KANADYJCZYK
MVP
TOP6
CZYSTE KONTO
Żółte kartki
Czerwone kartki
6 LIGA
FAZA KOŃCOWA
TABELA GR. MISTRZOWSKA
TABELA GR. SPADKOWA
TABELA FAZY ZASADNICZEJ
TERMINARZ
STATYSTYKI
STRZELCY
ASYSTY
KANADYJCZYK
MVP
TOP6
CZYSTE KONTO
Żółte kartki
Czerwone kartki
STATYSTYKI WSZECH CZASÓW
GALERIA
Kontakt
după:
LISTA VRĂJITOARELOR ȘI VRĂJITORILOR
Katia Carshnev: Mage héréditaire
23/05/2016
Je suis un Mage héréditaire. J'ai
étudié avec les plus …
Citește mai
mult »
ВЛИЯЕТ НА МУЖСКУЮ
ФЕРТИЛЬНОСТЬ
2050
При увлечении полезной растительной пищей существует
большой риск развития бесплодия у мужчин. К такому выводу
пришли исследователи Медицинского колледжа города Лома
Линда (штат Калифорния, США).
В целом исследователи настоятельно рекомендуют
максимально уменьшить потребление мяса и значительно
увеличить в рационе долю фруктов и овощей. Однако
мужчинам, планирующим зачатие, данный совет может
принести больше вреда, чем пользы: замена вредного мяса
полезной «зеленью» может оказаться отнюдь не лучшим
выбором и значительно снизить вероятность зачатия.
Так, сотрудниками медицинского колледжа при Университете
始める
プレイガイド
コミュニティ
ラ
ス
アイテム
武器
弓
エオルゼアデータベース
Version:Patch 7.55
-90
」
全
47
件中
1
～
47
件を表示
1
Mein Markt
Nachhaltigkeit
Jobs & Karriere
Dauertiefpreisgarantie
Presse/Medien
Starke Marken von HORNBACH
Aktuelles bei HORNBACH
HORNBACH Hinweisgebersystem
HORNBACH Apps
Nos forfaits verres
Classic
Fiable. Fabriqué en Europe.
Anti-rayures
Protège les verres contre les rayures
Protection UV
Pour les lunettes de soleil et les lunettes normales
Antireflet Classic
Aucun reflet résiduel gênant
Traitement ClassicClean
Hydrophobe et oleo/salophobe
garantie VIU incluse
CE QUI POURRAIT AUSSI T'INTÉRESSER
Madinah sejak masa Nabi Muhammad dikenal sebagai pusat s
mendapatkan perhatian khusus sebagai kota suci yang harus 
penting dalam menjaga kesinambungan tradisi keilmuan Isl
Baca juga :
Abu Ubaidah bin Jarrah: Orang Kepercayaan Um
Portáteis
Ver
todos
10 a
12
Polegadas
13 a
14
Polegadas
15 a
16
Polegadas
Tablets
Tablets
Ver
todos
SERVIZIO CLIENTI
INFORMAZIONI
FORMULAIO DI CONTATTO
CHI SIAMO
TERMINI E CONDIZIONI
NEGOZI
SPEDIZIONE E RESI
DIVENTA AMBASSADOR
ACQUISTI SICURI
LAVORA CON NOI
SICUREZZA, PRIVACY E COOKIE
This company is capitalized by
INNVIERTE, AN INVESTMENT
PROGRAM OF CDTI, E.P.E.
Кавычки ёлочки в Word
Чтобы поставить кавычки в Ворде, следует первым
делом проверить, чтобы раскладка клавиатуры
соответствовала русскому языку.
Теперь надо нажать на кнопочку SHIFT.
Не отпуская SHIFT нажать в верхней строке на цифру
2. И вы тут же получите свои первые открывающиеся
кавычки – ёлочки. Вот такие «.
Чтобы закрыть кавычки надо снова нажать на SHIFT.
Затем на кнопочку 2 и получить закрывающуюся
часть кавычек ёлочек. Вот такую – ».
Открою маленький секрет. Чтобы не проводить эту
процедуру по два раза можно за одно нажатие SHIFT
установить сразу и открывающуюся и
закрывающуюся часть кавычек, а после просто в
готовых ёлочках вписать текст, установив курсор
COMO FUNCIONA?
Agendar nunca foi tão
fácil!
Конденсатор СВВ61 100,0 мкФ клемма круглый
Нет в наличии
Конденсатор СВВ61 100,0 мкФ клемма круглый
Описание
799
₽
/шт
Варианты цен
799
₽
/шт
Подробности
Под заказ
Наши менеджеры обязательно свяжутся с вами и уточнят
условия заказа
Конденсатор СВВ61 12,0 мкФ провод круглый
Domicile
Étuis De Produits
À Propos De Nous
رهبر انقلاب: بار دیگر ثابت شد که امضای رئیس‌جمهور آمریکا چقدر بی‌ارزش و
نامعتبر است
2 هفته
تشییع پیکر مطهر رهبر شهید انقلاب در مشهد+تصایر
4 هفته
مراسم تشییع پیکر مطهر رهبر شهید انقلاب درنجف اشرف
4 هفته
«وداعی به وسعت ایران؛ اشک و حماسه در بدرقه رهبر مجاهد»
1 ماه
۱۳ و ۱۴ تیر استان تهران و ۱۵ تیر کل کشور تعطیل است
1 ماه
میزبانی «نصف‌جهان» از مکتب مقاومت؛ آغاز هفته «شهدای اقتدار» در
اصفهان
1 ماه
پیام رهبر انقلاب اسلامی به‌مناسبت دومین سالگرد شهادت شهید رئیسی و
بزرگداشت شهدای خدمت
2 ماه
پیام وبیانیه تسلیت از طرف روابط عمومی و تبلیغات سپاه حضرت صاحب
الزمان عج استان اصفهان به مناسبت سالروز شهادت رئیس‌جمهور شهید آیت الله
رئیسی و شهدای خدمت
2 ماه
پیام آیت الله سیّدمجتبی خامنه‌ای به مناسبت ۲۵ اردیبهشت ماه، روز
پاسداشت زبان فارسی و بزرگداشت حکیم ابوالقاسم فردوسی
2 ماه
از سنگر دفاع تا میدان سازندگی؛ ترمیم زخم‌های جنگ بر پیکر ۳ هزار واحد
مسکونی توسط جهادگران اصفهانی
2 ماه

» TASK ITEM: Return each line exactly, beginning at the start of the material above and ending at the line that includes "максимально уменьшить потребление", with both of those kept.

» EXPECTED ANSWER:
KANADYJCZYK
MVP
TOP6
CZYSTE KONTO
Żółte kartki
Czerwone kartki
6 LIGA
FAZA KOŃCOWA
TABELA GR. MISTRZOWSKA
TABELA GR. SPADKOWA
TABELA FAZY ZASADNICZEJ
TERMINARZ
STATYSTYKI
STRZELCY
ASYSTY
KANADYJCZYK
MVP
TOP6
CZYSTE KONTO
Żółte kartki
Czerwone kartki
STATYSTYKI WSZECH CZASÓW
GALERIA
Kontakt
după:
LISTA VRĂJITOARELOR ȘI VRĂJITORILOR
Katia Carshnev: Mage héréditaire
23/05/2016
Je suis un Mage héréditaire. J'ai
étudié avec les plus …
Citește mai
mult »
ВЛИЯЕТ НА МУЖСКУЮ
ФЕРТИЛЬНОСТЬ
2050
При увлечении полезной растительной пищей существует
большой риск развития бесплодия у мужчин. К такому выводу
пришли исследователи Медицинского колледжа города Лома
Линда (штат Калифорния, США).
В целом исследователи настоятельно рекомендуют
максимально уменьшить потребление мяса и значительно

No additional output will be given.